On a $50,000 home, they're making at least 10 grand, at least $10,000 to $12,000, where most community owners are thrilled just to sell the home for virtually no profit. They don't put anything in it. Then it sits there for two, three, four months and they don't understand. Hell, we're the cheapest out there. They don't realize that value is always more expensive than price and our customer, Max, they have no idea, absolutely no idea, value is always more expensive than price.

Maxwell: That’s a great quote.

Ken: The customers have no idea how much a home should be sold for. They have no idea whatsoever. If you and I went to a Buick dealership and I haven't been in a Buick dealership in a long time, but if you and I went into a Buick dealership and they had five vehicles sitting in the showroom and they took out the sticker price of every one of those vehicles, you and I, I can virtually guarantee you, could not tell the price, the sticker price of those vehicles within $5,000. [22:17.7]

Maxwell: How would we ever know?

Ken: There’s no way. How in the heck can a customer tell you what a home should be sold for? They have no conception.

Maxwell: About the paintings.

Ken: Spend $5,000–6,000, taking one home and making it look really good. Sell it, make that up to $10,000 easily because value is always more expensive than price. Sell the lifestyle. Take everything out, put it in the next home and continue your little trek down the road.

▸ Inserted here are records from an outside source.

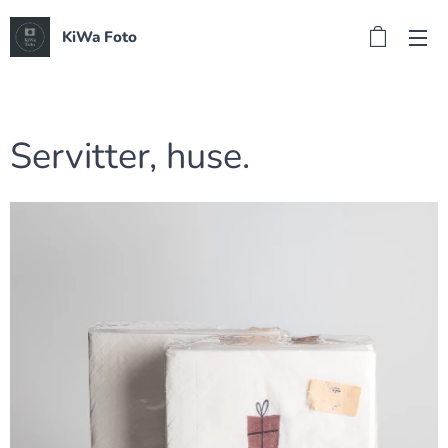
KiWa Foto
Servitter, huse.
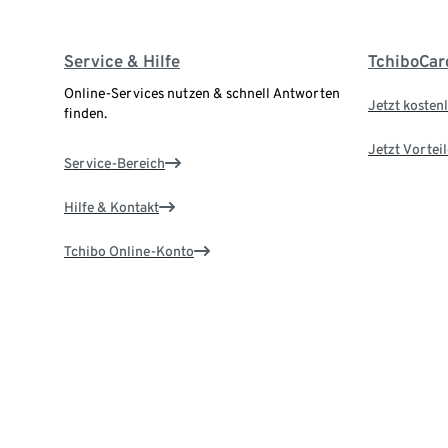
Service & Hilfe
TchiboCar
Online-Services nutzen & schnell Antworten
Jetzt kostenl
finden.
Jetzt Vortei
Service-Bereich
Hilfe & Kontakt
Tchibo Online-Konto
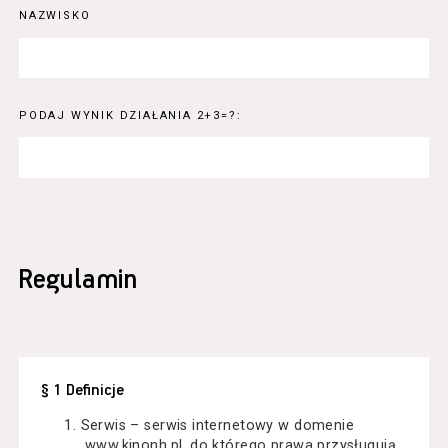
NAZWISKO
PODAJ WYNIK DZIAŁANIA 2+3=?:
Regulamin
§ 1 Definicje
Serwis – serwis internetowy w domenie
www.kinonh.pl, do którego prawa przysługują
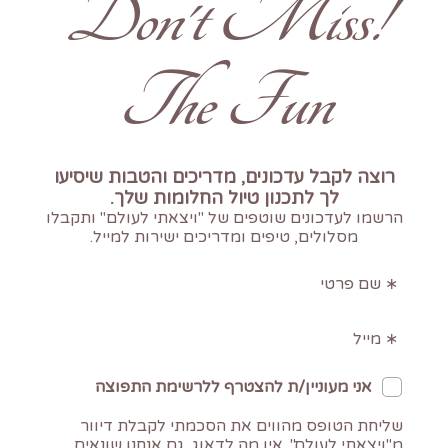
!Don't Miss
The Fun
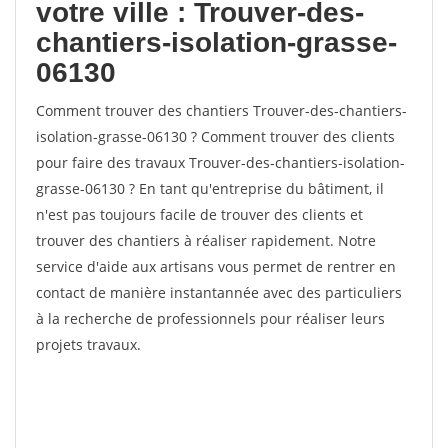
votre ville : Trouver-des-
chantiers-isolation-grasse-
06130
Comment trouver des chantiers Trouver-des-chantiers-
isolation-grasse-06130 ? Comment trouver des clients
pour faire des travaux Trouver-des-chantiers-isolation-
grasse-06130 ? En tant qu'entreprise du bâtiment, il
n'est pas toujours facile de trouver des clients et
trouver des chantiers à réaliser rapidement. Notre
service d'aide aux artisans vous permet de rentrer en
contact de manière instantannée avec des particuliers
à la recherche de professionnels pour réaliser leurs
projets travaux.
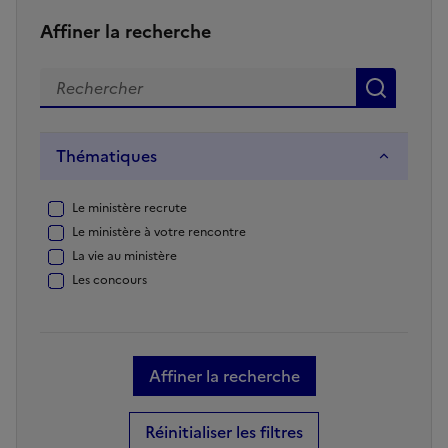
Affiner la recherche
Recherche par mot(s) clé(s)
Reche
Thématiques
Thématiques
Le ministère recrute
Le ministère à votre rencontre
La vie au ministère
Les concours
Trier
par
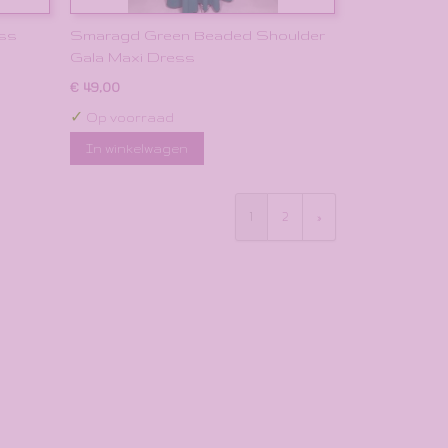
ess
Smaragd Green Beaded Shoulder
Gala Maxi Dress
€ 49,00
✓
Op voorraad
In winkelwagen
1
2
»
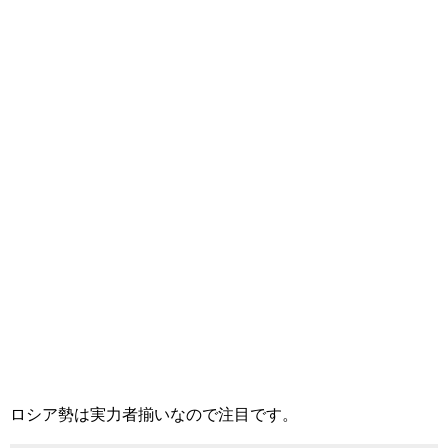
ロシア勢は実力者揃いなので注目です。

Maxwell: That's really good advice because I’ve never heard it being said that way before. You really hit something in my core when you said that, so I appreciate you sharing that the value is more expensive than price. [23:05.1]

Ken: No problem.

Maxwell: Y’all are here at the MHP Broker Tips and Tricks. This is a hell of a tip from Ken Corbin here. I'm really excited about that. My next question I’ve got for you is how does technology play a major role in the management and operations of communities and also retail sales centers?

Ken: It's the most important thing we can do today. It's absolutely the most important thing that we can do, starting with a CRM program, customer relationship management. There are countless programs out there. You can go with a very, very inexpensive program called Keap that you can spend about $50 a month on.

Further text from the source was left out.